To do:
Please set down exactly the lines of the listing below from the line containing "commitment to innovation" through the line containing "Adding to its", both lines included, leaving out all other lines.

Records for this task:

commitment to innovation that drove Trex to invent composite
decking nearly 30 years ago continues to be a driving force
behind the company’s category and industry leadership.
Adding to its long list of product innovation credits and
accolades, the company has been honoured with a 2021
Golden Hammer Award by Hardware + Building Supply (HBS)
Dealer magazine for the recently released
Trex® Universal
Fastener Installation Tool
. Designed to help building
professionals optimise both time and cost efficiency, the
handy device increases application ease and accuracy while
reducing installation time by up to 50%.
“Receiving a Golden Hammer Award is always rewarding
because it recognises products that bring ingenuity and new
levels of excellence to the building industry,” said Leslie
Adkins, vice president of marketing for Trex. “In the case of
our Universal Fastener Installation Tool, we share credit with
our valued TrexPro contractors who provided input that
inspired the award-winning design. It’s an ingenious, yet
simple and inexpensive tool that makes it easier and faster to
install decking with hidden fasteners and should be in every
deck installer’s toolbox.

---

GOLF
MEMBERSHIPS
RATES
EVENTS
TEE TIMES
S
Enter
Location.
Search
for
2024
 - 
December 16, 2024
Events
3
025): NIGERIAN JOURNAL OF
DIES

Result of this task:
commitment to innovation that drove Trex to invent composite
decking nearly 30 years ago continues to be a driving force
behind the company’s category and industry leadership.
Adding to its long list of product innovation credits and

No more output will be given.